### What you will do
One line at a time, check the entries below for the word "والقرارات", and copy each line that has it.
============================================================
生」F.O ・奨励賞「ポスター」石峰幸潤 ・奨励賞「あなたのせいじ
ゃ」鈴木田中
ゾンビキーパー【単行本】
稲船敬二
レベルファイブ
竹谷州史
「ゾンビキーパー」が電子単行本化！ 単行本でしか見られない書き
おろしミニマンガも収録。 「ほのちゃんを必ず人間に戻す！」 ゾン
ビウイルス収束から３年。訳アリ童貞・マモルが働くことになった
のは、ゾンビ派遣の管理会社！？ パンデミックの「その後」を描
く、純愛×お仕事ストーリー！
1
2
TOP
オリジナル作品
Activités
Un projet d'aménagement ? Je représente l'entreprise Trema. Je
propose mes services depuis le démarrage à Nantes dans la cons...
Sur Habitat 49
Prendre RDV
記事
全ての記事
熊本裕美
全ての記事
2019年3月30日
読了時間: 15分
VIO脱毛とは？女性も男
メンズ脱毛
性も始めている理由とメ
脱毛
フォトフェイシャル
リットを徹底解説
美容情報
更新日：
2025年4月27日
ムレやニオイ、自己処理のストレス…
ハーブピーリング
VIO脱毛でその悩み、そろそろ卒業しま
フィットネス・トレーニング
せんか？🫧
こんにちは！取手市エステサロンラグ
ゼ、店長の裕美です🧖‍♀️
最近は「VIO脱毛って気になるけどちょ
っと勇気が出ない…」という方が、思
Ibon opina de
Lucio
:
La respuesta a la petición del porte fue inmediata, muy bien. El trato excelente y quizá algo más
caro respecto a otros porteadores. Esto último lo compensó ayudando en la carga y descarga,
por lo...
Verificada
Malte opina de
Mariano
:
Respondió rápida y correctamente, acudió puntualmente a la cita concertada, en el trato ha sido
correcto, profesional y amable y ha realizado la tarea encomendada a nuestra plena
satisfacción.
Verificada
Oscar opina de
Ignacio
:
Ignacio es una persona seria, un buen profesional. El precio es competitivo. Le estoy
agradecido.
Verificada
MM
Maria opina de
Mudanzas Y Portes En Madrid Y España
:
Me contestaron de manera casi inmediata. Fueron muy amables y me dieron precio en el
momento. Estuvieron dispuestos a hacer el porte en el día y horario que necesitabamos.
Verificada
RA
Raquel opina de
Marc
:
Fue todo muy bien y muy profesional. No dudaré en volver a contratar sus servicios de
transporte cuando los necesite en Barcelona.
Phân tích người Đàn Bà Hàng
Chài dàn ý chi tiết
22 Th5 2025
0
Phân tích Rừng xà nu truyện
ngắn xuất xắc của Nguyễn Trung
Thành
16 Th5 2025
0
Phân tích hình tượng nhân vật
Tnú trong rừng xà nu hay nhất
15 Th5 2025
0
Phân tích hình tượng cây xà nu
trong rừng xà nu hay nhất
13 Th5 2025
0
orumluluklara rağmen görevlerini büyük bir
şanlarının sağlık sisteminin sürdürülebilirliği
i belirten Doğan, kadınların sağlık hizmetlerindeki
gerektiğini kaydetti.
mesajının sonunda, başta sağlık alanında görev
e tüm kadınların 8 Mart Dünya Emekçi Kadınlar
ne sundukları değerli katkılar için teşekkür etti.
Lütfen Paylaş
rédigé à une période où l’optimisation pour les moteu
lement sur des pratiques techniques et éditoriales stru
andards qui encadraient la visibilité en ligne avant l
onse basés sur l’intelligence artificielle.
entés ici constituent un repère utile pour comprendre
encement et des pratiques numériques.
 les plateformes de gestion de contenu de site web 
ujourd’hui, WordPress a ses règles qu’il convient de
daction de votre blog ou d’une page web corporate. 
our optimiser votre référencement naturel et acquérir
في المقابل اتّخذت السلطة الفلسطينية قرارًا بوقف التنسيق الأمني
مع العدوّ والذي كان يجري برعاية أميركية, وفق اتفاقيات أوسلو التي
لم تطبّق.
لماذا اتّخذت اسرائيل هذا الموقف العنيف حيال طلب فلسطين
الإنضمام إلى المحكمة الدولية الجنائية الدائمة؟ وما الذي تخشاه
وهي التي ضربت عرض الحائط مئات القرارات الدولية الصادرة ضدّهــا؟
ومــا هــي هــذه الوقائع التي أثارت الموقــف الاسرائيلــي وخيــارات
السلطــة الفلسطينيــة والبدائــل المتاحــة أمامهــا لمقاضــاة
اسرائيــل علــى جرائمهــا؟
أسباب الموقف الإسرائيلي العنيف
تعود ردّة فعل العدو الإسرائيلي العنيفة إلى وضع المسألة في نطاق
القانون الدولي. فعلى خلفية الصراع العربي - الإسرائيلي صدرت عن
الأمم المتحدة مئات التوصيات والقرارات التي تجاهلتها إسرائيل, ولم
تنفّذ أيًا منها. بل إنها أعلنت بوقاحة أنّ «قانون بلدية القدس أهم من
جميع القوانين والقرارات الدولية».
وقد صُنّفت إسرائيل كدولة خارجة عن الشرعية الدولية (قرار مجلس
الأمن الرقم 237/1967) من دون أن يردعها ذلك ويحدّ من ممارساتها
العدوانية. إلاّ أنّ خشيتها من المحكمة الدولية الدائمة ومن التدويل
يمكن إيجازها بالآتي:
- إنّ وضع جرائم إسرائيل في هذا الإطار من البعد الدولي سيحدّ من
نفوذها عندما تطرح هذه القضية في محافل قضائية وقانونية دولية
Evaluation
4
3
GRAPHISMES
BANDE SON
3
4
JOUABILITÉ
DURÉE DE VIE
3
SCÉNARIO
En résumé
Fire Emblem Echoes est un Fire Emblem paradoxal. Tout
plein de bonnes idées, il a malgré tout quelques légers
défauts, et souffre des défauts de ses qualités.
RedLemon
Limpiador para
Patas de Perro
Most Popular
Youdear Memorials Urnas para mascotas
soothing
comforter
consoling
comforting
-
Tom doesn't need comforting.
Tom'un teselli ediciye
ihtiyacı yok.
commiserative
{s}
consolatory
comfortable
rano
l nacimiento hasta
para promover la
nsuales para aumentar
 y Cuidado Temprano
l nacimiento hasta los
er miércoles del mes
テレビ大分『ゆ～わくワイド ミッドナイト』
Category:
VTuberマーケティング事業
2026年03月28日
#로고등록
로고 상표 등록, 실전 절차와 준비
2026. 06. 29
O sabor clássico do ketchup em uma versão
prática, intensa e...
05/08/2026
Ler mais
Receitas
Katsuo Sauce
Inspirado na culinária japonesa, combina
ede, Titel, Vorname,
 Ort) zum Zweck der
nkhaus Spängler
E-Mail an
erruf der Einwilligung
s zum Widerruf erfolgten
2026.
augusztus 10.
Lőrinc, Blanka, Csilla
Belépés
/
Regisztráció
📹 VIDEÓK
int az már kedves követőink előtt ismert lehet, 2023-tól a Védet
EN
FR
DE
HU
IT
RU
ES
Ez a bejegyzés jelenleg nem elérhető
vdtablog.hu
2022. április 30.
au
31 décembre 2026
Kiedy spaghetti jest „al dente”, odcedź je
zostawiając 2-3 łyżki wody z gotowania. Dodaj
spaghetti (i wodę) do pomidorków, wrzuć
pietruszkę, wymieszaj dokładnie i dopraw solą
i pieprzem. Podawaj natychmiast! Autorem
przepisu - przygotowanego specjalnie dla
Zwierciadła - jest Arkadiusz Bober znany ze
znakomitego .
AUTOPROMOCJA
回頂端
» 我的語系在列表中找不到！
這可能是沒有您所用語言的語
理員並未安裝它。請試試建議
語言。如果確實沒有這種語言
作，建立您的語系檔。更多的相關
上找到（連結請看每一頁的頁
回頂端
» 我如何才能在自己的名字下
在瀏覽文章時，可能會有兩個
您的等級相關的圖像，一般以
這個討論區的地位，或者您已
============================================================
### Completed exercise
الأمم المتحدة مئات التوصيات والقرارات التي تجاهلتها إسرائيل, ولم
جميع القوانين والقرارات الدولية».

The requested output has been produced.